Shoulder arthritis at the 2011 ASES meeting - glenoid loosening

Three papers presented at the most recent open meeting of the American Shoulder and Elbow Surgeons (February 19, 2011, San Diego) relate to the issue of glenoid component failure, even with modern components and techniques in expert surgical hands.

Out of 518 total shoulders from 10 European surgical centers using a third generation anatomic prosthesis, radiographic loosening was found in 32% at an average of 8.6 years after surgery (Walch G, Young AA, Boileau P, et al.: Patterns of loosening of a cemented polyethylene keeled glenoid component in primary osteoarthritis - Results of a multicenter study).

The Mayo Clinic group reported essentially identical results with a different prosthesis:  in 157 total shoulder arthroplasties using a cemented Cofield II keeled all-polyethylene glenoid component, 32% of the glenoids showed radiographic failure at 10 years ( Fox TJ, Foruria A, Klika B, et al.: Radiographic survival in total shoulder arthroplasty).
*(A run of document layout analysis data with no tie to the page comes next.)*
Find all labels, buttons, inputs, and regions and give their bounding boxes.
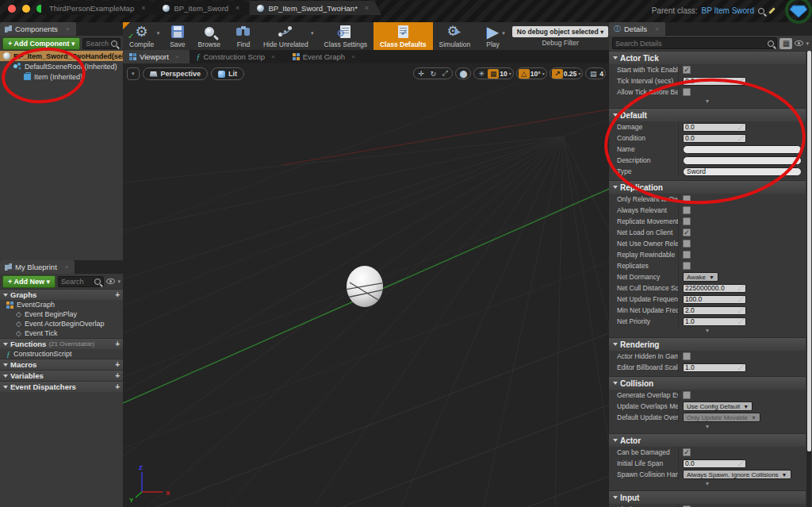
simulation-button[interactable]: Simulation xyxy=(433,22,477,50)
edit-parent-class-icon[interactable] xyxy=(768,7,775,13)
value-slider-icon[interactable]: ⋰ xyxy=(738,307,744,313)
rotate-tool-icon[interactable]: ↻ xyxy=(427,69,439,79)
section-expander-collision[interactable]: ▼ xyxy=(609,423,806,430)
bp-item-event-tick[interactable]: ◇Event Tick xyxy=(0,328,123,338)
checkbox-net-load-on-client[interactable]: ✓ xyxy=(683,229,691,236)
move-tool-icon[interactable]: ✛ xyxy=(416,69,427,79)
camera-speed-icon[interactable]: ▤ xyxy=(588,69,599,79)
number-input-net-priority[interactable] xyxy=(685,317,738,325)
close-tab-icon[interactable]: × xyxy=(236,4,239,12)
dropdown-net-dormancy[interactable]: Awake▼ xyxy=(683,272,718,282)
checkbox-start-with-tick-enabled[interactable]: ✓ xyxy=(683,66,691,74)
details-header-rendering[interactable]: Rendering xyxy=(609,337,806,351)
number-input-net-cull-distance-squared[interactable] xyxy=(685,284,738,292)
value-slider-icon[interactable]: ⋰ xyxy=(738,285,744,291)
add-graphs-icon[interactable]: + xyxy=(115,290,120,299)
rotation-snap-value[interactable]: 10° xyxy=(530,70,541,78)
find-button[interactable]: Find xyxy=(230,22,257,50)
checkbox-replicate-movement[interactable] xyxy=(683,217,691,225)
debug-object-dropdown[interactable]: No debug object selected ▾ xyxy=(512,26,609,37)
rotation-snap-icon[interactable]: △ xyxy=(519,69,530,79)
section-header-event-dispatchers[interactable]: Event Dispatchers+ xyxy=(0,381,123,392)
viewport-canvas[interactable]: Z X Y xyxy=(123,63,609,507)
components-tab[interactable]: Components × xyxy=(0,22,76,36)
checkbox-net-use-owner-relevancy[interactable] xyxy=(683,240,691,248)
components-search-input[interactable] xyxy=(86,40,111,48)
viewport-options-button[interactable]: ▾ xyxy=(127,67,140,80)
close-icon[interactable]: × xyxy=(655,25,659,33)
preview-sphere[interactable] xyxy=(345,266,386,307)
value-slider-icon[interactable]: ⋰ xyxy=(738,135,744,141)
number-input-tick-interval-secs[interactable] xyxy=(685,77,738,85)
number-input-min-net-update-frequency[interactable] xyxy=(685,306,738,314)
details-search-input[interactable] xyxy=(615,40,768,48)
checkbox-only-relevant-to-owner[interactable] xyxy=(683,195,691,203)
bp-item-event-beginplay[interactable]: ◇Event BeginPlay xyxy=(0,309,123,319)
checkbox-replicates[interactable] xyxy=(683,262,691,270)
number-input-initial-life-span[interactable] xyxy=(685,459,738,467)
value-slider-icon[interactable]: ⋰ xyxy=(738,296,744,302)
text-input-description[interactable] xyxy=(683,156,802,165)
add-new-button[interactable]: + Add New ▾ xyxy=(2,275,56,288)
surface-snap-icon[interactable]: ✳ xyxy=(476,69,487,79)
close-tab-icon[interactable]: × xyxy=(271,53,275,60)
save-button[interactable]: Save xyxy=(163,22,191,50)
checkbox-allow-tick-before-begin-pla[interactable] xyxy=(683,88,691,96)
class-settings-button[interactable]: ⚙Class Settings xyxy=(318,22,373,50)
close-icon[interactable]: × xyxy=(65,263,69,271)
my-blueprint-tab[interactable]: My Blueprint × xyxy=(0,260,75,274)
section-header-macros[interactable]: Macros+ xyxy=(0,359,123,370)
play-button[interactable]: ▶Play▾ xyxy=(480,22,506,50)
details-header-actor-tick[interactable]: Actor Tick xyxy=(609,51,806,64)
add-macros-icon[interactable]: + xyxy=(115,360,120,369)
my-blueprint-search-input[interactable] xyxy=(61,278,95,286)
close-icon[interactable]: × xyxy=(66,25,70,33)
parent-class-link[interactable]: BP Item Sword xyxy=(701,6,754,15)
lit-button[interactable]: Lit xyxy=(211,67,244,80)
bp-item-constructionscript[interactable]: ƒConstructionScript xyxy=(0,349,123,359)
hide-unrelated-button[interactable]: Hide Unrelated▾ xyxy=(257,22,315,50)
value-slider-icon[interactable]: ⋰ xyxy=(738,460,744,467)
bp-item-eventgraph[interactable]: EventGraph xyxy=(0,300,123,309)
close-tab-icon[interactable]: × xyxy=(175,53,179,60)
scale-snap-icon[interactable]: ↗ xyxy=(552,69,563,79)
checkbox-generate-overlap-events-d[interactable] xyxy=(683,391,691,399)
property-matrix-icon[interactable]: ▦ xyxy=(779,38,792,49)
tab-event-graph[interactable]: Event Graph× xyxy=(286,50,366,63)
tab-viewport[interactable]: Viewport× xyxy=(123,50,190,63)
grid-snap-value[interactable]: 10 xyxy=(500,70,507,78)
editor-tab-thirdpersonexamplemap[interactable]: ThirdPersonExampleMap× xyxy=(41,1,158,15)
camera-speed-value[interactable]: 4 xyxy=(599,70,603,78)
value-slider-icon[interactable]: ⋰ xyxy=(738,364,744,371)
grid-snap-icon[interactable]: ▦ xyxy=(488,69,499,79)
details-header-default[interactable]: Default xyxy=(609,108,806,121)
editor-tab-bp-item-sword-twohan[interactable]: BP_Item_Sword_TwoHan*× xyxy=(249,1,381,15)
number-input-net-update-frequency[interactable] xyxy=(685,295,738,303)
dropdown-spawn-collision-handling-m[interactable]: Always Spawn, Ignore Collisions▼ xyxy=(683,470,791,479)
view-options-eye-icon[interactable] xyxy=(106,278,115,284)
close-tab-icon[interactable]: × xyxy=(141,4,145,12)
value-slider-icon[interactable]: ⋰ xyxy=(738,78,744,84)
add-event-dispatchers-icon[interactable]: + xyxy=(115,382,120,391)
checkbox-always-relevant[interactable] xyxy=(683,206,691,214)
tree-row-defaultsceneroot-inherited[interactable]: DefaultSceneRoot (Inherited) xyxy=(0,61,123,71)
number-input-damage[interactable] xyxy=(685,123,738,131)
perspective-button[interactable]: Perspective xyxy=(143,67,209,80)
details-header-collision[interactable]: Collision xyxy=(609,376,806,390)
details-view-options-eye-icon[interactable] xyxy=(795,40,803,46)
checkbox-actor-hidden-in-game[interactable] xyxy=(683,352,691,360)
minimize-window-button[interactable] xyxy=(22,5,30,13)
add-component-button[interactable]: + Add Component ▾ xyxy=(2,37,80,50)
close-window-button[interactable] xyxy=(8,5,16,13)
checkbox-can-be-damaged[interactable]: ✓ xyxy=(683,448,691,456)
details-scrollbar-thumb[interactable] xyxy=(807,51,811,451)
close-tab-icon[interactable]: × xyxy=(365,4,369,12)
text-input-type[interactable] xyxy=(683,167,802,176)
details-scrollbar[interactable] xyxy=(806,51,811,507)
value-slider-icon[interactable]: ⋰ xyxy=(738,124,744,130)
number-input-editor-billboard-scale[interactable] xyxy=(685,363,738,371)
section-expander-actor[interactable]: ▼ xyxy=(609,480,806,487)
details-header-actor[interactable]: Actor xyxy=(609,433,806,447)
dropdown-update-overlaps-method-d[interactable]: Use Config Default▼ xyxy=(683,401,753,411)
tab-construction-scrip[interactable]: ƒConstruction Scrip× xyxy=(190,50,285,63)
A multicenter French report using a modern uncemented metal-back glenoid component found that at 12-year follow-up, approximately half of the glenoid prostheses had been revised for wear or loosening (Moineau G, Morin-Salvo N, Walch G, et al.: Long-term results of anatomical total shoulder arthroplasty with metal-backed glenoid components implanted for primary glenohumeral joint osteoarthritis).

These studies indicate the need for long term followup to determine the survivorship of the glenoid component in total shoulder arthroplasty.